The Granite Tower
Aiming for Paradise —Have We Been Successful?
Moon Sun  |
폰트키우기 폰트줄이기 프린트하기 메일보내기 신고하기
승인 2019.05.06  04:23:02
트위터 페이스북 미투데이 요즘 네이버 구글 msn

What does the word paradise imply? Though the detail may differ, most students would likely agree that paradise is living in ideal and perfect conditions. However, things do not always go as smoothly in reality. Affected by internal and external factors, one’s idea of paradise may not be realized or, even worse, may be shattered. The Granite Tower (GT) interviewed several Korea University (KU) students from different year levels to hear their personal experiences in chasing their paradise, by asking them one question: “How have you experienced paradise in 2019?”

Kang Gyu-Min (’19, Electrical and Electronic Engineering)

When I was a high school student, I always longed to be a freshman at university. In high school, I had to study every day for the College Scholastic Ability Test (CSAT), and became worn out several times by the tremendous amount of work required. At that time, I heard that college students have more leisure time compared to high school students.
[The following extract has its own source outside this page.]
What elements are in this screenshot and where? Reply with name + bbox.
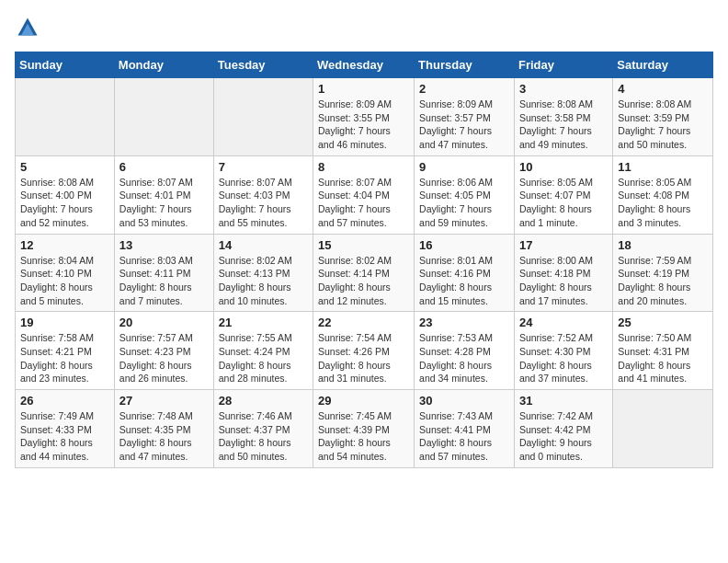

So, I entered KU to fully enjoy the life of paradise that I had sought for the last several years. However, life has not gone as smoothly as I expected. I still have to study every day, and there have been assignments that I have had to spend hours finishing. This is not the leisurely life that I expected as a freshmen student. I have also found myself getting sick and tired from an overload of work. Clearly, this is not the utopian life I dreamed of. In fact, it is even more challenging than my previous life as a high school student. Still, I try to find ways to forget about the stress and enjoy my college life. I am able to relieve stress by drinking with my friends, sharing our worries and encouraging each other. I also play computer games during break times, trying to refresh my brain after long hours of studying. These activities surely help me to ease some of the stress, but still my freshmen life is not as easy as I expected it to be. I hope one day I will be free of endless assignments.
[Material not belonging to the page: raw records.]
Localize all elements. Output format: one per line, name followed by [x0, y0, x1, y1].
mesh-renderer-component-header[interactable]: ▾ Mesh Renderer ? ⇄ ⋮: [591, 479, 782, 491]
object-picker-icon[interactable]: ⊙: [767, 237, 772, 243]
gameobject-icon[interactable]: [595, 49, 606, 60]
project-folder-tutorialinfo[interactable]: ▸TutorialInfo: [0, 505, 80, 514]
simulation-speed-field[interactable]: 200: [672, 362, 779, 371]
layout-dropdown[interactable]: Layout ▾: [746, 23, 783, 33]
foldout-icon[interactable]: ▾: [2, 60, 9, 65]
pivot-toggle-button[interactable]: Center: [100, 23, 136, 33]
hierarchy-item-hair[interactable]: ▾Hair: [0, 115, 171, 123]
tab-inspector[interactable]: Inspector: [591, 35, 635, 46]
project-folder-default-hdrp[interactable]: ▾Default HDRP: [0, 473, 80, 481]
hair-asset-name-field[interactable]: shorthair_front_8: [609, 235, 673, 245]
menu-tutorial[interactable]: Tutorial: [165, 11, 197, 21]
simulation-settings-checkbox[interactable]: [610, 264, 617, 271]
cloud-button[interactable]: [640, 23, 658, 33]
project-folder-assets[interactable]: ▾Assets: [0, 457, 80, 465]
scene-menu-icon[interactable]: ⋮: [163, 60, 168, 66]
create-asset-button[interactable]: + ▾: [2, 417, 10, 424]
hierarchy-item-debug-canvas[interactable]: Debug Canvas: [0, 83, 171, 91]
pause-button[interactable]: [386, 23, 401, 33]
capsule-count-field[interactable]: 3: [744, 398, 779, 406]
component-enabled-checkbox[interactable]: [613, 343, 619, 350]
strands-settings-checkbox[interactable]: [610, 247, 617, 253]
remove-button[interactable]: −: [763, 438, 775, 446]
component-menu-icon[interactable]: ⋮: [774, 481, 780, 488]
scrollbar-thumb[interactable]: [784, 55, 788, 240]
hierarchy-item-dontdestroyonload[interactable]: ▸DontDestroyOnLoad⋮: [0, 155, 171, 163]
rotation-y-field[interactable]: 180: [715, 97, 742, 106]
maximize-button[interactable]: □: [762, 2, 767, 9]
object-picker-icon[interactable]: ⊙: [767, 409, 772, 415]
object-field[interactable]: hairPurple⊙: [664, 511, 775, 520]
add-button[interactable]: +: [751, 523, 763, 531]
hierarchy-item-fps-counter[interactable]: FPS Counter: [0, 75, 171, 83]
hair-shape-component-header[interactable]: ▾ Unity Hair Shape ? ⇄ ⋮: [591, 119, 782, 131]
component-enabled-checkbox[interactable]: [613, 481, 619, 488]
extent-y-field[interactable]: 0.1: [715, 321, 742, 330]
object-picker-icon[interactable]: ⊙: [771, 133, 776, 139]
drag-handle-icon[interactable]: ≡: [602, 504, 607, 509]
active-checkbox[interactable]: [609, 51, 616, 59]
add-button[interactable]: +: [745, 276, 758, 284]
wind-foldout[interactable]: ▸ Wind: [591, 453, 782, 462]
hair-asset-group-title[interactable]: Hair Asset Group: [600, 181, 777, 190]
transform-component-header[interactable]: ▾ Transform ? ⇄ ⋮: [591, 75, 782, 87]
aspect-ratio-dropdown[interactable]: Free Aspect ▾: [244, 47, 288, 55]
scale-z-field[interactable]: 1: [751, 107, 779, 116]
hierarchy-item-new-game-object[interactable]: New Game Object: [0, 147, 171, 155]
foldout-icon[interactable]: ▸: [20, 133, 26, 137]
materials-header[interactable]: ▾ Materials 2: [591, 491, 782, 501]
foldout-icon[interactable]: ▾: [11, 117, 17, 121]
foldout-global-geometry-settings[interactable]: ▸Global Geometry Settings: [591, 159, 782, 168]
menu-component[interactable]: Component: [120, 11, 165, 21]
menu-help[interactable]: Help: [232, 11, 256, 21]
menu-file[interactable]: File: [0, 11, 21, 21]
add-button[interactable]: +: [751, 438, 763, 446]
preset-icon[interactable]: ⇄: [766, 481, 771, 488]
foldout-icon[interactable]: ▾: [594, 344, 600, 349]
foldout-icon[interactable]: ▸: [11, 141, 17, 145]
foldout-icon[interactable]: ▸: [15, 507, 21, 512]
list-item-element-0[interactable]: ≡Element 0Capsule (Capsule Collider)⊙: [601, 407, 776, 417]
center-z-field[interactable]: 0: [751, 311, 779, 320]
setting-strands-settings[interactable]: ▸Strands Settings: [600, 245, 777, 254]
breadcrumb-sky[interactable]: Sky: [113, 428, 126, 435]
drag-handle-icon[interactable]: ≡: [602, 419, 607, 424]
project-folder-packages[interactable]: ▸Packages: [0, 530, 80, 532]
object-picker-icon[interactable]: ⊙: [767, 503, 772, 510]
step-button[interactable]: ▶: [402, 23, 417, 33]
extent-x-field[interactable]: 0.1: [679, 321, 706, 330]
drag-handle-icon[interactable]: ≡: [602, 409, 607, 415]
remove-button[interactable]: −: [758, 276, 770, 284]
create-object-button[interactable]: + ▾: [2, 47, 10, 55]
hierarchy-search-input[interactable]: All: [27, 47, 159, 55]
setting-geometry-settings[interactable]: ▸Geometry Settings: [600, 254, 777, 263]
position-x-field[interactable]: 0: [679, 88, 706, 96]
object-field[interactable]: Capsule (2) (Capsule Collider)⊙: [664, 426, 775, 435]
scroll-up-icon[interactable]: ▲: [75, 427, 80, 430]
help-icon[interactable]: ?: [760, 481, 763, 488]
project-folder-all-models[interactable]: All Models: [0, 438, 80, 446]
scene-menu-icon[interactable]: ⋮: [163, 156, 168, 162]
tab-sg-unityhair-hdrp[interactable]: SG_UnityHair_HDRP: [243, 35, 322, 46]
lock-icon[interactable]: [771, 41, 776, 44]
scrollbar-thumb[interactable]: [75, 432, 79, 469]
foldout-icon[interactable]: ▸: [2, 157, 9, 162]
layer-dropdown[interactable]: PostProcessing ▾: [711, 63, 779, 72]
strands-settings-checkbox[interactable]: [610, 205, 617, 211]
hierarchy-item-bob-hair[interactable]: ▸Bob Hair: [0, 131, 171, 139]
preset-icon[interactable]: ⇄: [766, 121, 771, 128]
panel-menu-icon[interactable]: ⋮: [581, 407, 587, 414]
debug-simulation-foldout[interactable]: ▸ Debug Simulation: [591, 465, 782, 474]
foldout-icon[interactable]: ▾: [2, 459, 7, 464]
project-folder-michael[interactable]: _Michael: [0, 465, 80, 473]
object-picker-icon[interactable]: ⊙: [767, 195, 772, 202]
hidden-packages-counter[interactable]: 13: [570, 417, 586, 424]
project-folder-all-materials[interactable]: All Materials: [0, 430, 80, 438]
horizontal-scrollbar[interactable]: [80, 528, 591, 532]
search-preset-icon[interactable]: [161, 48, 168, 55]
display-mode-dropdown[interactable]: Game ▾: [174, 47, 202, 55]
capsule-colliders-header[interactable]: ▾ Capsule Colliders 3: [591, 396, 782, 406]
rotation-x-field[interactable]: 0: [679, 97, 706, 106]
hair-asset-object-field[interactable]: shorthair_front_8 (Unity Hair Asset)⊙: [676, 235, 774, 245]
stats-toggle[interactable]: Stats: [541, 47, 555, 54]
Kang Da-sol (’18, Architecture)

Just like other students entering their second year, I had to spend a tremendous amount of time on my major. Unlike freshmen year when we had opportunities to attend various classes from different majors, we had to focus on our majors as a sophomore. As an architecture student, I had to make complicated designs of houses using the simple tools I had learned last year, which I found to be challenging. I was forced to stay late at school designing and creating houses, and the only time I stayed home was at midnight, when I had to sleep. Though my life does not seem to be much of a paradise, I still sometimes feel satisfied with my life. After finishing my assignments and developing my talents as an architecture student, I feel proud of myself, looking at the improvements I have made through daily challenges. Yet, the fact that my life itself is full of assignments and homework devastates me. I pray for a single day that allows me to enjoy life without worrying about homework.

Park Yeong-Shin (’17, School of Media and Communication)
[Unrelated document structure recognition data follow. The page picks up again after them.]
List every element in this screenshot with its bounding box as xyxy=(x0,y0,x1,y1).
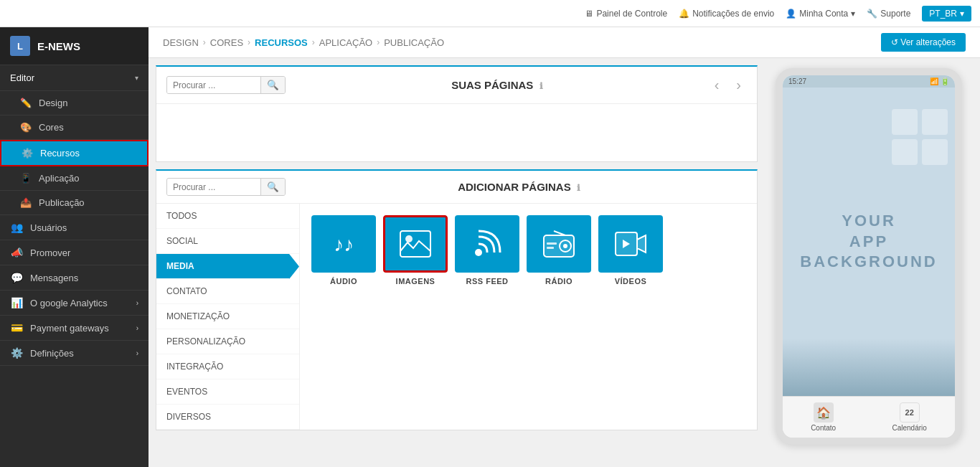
content-area: DESIGN › CORES › RECURSOS › APLICAÇÃO › … xyxy=(149,27,980,467)
breadcrumb-design[interactable]: DESIGN xyxy=(163,37,199,48)
prev-page-arrow[interactable]: ‹ xyxy=(709,74,725,96)
phone-bg-text: YOUR APP BACKGROUND xyxy=(800,211,937,273)
minha-conta-link[interactable]: 👤 Minha Conta ▾ xyxy=(786,9,855,19)
cat-social[interactable]: SOCIAL xyxy=(156,229,299,254)
tile-radio[interactable]: RÁDIO xyxy=(527,215,591,286)
radio-label: RÁDIO xyxy=(545,277,573,286)
tile-imagens[interactable]: IMAGENS xyxy=(383,215,448,286)
audio-label: ÁUDIO xyxy=(330,277,357,286)
svg-rect-1 xyxy=(400,231,430,257)
users-icon: 👥 xyxy=(10,222,23,233)
contato-icon: 🏠 xyxy=(814,402,834,423)
cat-eventos[interactable]: EVENTOS xyxy=(156,379,299,405)
phone-bottom-bar: 🏠 Contato 22 Calendário xyxy=(783,396,955,438)
cat-diversos[interactable]: DIVERSOS xyxy=(156,405,299,430)
pages-grid: ♪♪ ÁUDIO xyxy=(300,204,757,430)
design-icon: ✏️ xyxy=(20,98,32,108)
svg-rect-7 xyxy=(547,242,557,245)
next-page-arrow[interactable]: › xyxy=(730,74,747,96)
suas-paginas-header: 🔍 SUAS PÁGINAS ℹ ‹ › xyxy=(156,67,757,104)
breadcrumb-sep-4: › xyxy=(377,37,380,47)
suas-paginas-slider xyxy=(156,104,757,161)
breadcrumb-sep-1: › xyxy=(203,37,206,47)
notificacoes-link[interactable]: 🔔 Notificações de envio xyxy=(679,9,774,19)
suas-paginas-search-button[interactable]: 🔍 xyxy=(260,77,285,93)
adicionar-paginas-search-button[interactable]: 🔍 xyxy=(260,179,285,195)
imagens-icon xyxy=(383,215,448,273)
sidebar-item-recursos[interactable]: ⚙️ Recursos xyxy=(0,140,149,166)
painel-icon: 🖥 xyxy=(585,9,593,19)
editor-label: Editor xyxy=(10,72,34,83)
videos-label: VÍDEOS xyxy=(615,277,647,286)
app-name: E-NEWS xyxy=(37,40,80,52)
publish-icon: 📤 xyxy=(20,197,32,208)
settings-icon: ⚙️ xyxy=(10,347,23,359)
rss-icon xyxy=(455,215,519,273)
tile-audio[interactable]: ♪♪ ÁUDIO xyxy=(311,215,376,286)
suas-paginas-title: SUAS PÁGINAS ℹ xyxy=(291,79,703,91)
sidebar-item-promover[interactable]: 📣 Promover xyxy=(0,240,149,265)
svg-text:♪♪: ♪♪ xyxy=(334,233,354,255)
cat-contato[interactable]: CONTATO xyxy=(156,279,299,304)
cat-media[interactable]: MEDIA xyxy=(156,254,299,279)
promover-icon: 📣 xyxy=(10,247,23,258)
sidebar-item-publicacao[interactable]: 📤 Publicação xyxy=(0,191,149,215)
sidebar-item-mensagens[interactable]: 💬 Mensagens xyxy=(0,265,149,291)
sidebar-item-payment-gateways[interactable]: 💳 Payment gateways › xyxy=(0,316,149,341)
sidebar-section-editor[interactable]: Editor ▾ xyxy=(0,65,149,91)
tile-videos[interactable]: VÍDEOS xyxy=(598,215,663,286)
phone-box-1 xyxy=(892,109,918,135)
bell-icon: 🔔 xyxy=(679,9,689,19)
recursos-icon: ⚙️ xyxy=(22,148,33,159)
sidebar-item-google-analytics[interactable]: 📊 O google Analytics › xyxy=(0,291,149,316)
cat-integracao[interactable]: INTEGRAÇÃO xyxy=(156,354,299,379)
cat-monetizacao[interactable]: MONETIZAÇÃO xyxy=(156,304,299,329)
phone-frame: 15:27 📶 🔋 YOUR APP BACK xyxy=(776,68,962,445)
adicionar-paginas-search-input[interactable] xyxy=(167,179,260,195)
content-main: 🔍 SUAS PÁGINAS ℹ ‹ › xyxy=(149,58,980,467)
phone-box-3 xyxy=(892,139,918,165)
phone-signals: 📶 🔋 xyxy=(930,77,949,85)
logo-icon: L xyxy=(10,36,30,56)
svg-point-2 xyxy=(405,235,413,242)
phone-bottom-calendario: 22 Calendário xyxy=(892,402,926,432)
cat-todos[interactable]: TODOS xyxy=(156,204,299,229)
sidebar-item-design[interactable]: ✏️ Design xyxy=(0,91,149,115)
palette-icon: 🎨 xyxy=(20,122,32,133)
breadcrumb-publicacao[interactable]: PUBLICAÇÃO xyxy=(384,37,444,48)
sidebar-item-definicoes[interactable]: ⚙️ Definições › xyxy=(0,341,149,366)
sidebar-item-usuarios[interactable]: 👥 Usuários xyxy=(0,215,149,240)
chevron-down-icon: ▾ xyxy=(960,9,964,19)
breadcrumb-cores[interactable]: CORES xyxy=(210,37,243,48)
suporte-link[interactable]: 🔧 Suporte xyxy=(867,9,910,19)
phone-box-4 xyxy=(922,139,948,165)
videos-icon xyxy=(598,215,663,273)
ver-alteracoes-button[interactable]: ↺ Ver alterações xyxy=(881,33,966,52)
cat-personalizacao[interactable]: PERSONALIZAÇÃO xyxy=(156,329,299,354)
suas-paginas-search[interactable]: 🔍 xyxy=(166,76,286,94)
main-layout: L E-NEWS Editor ▾ ✏️ Design 🎨 Cores ⚙️ R… xyxy=(0,27,980,467)
chevron-right-icon: › xyxy=(136,299,138,307)
imagens-label: IMAGENS xyxy=(396,277,435,286)
breadcrumb-recursos[interactable]: RECURSOS xyxy=(255,37,308,48)
phone-bottom-contato: 🏠 Contato xyxy=(811,402,836,432)
adicionar-paginas-title: ADICIONAR PÁGINAS ℹ xyxy=(291,181,747,193)
painel-controle-link[interactable]: 🖥 Painel de Controle xyxy=(585,9,667,19)
calendario-icon: 22 xyxy=(900,402,920,423)
tile-rss-feed[interactable]: RSS FEED xyxy=(455,215,519,286)
topbar: 🖥 Painel de Controle 🔔 Notificações de e… xyxy=(0,0,980,27)
adicionar-paginas-search[interactable]: 🔍 xyxy=(166,178,286,196)
breadcrumb: DESIGN › CORES › RECURSOS › APLICAÇÃO › … xyxy=(149,27,980,58)
phone-box-2 xyxy=(922,109,948,135)
phone-bg-boxes xyxy=(892,109,948,165)
adicionar-paginas-header: 🔍 ADICIONAR PÁGINAS ℹ xyxy=(156,171,757,204)
breadcrumb-aplicacao[interactable]: APLICAÇÃO xyxy=(319,37,372,48)
sidebar-item-aplicacao[interactable]: 📱 Aplicação xyxy=(0,166,149,191)
support-icon: 🔧 xyxy=(867,9,877,19)
phone-preview-panel: 15:27 📶 🔋 YOUR APP BACK xyxy=(765,65,973,460)
chevron-down-icon: ▾ xyxy=(851,9,855,19)
language-selector[interactable]: PT_BR ▾ xyxy=(922,6,971,22)
audio-icon: ♪♪ xyxy=(311,215,376,273)
suas-paginas-search-input[interactable] xyxy=(167,77,260,93)
sidebar-item-cores[interactable]: 🎨 Cores xyxy=(0,115,149,140)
In high school, I dreamed of enjoying paradise in college, but in reality, I was not able to experience this paradise at all. I had to take exams and finish assignments endlessly, and the smallest amount of rest soon brought nervousness and anxiety. I worked as a member of the school executive branch and participated in a school club, filling my entire schedule with countless tasks and appointments. On one hand, I felt happy and proud, but to be honest, I spent my entire two years of school dealing with the assignments I was given. Starting my third year at school in 2019, I was desperate to take a rest, so I decided to take a leave of absence. After deciding to take a rest, I am currently spending my life doing activities that I was not able to enjoy in previous years. I now read books that are not related to my major, I decorate my room, and I spend days alone visiting various places in Seoul. There is nothing special about my life in 2019, it is just exciting enough for me to relax and do whatever I want. Though this is not my ideal paradise, I believe that this year’s leave of absence from school would definitely help me to live an easygoing life.

Hong Seung-Jae (’15, English Language Education)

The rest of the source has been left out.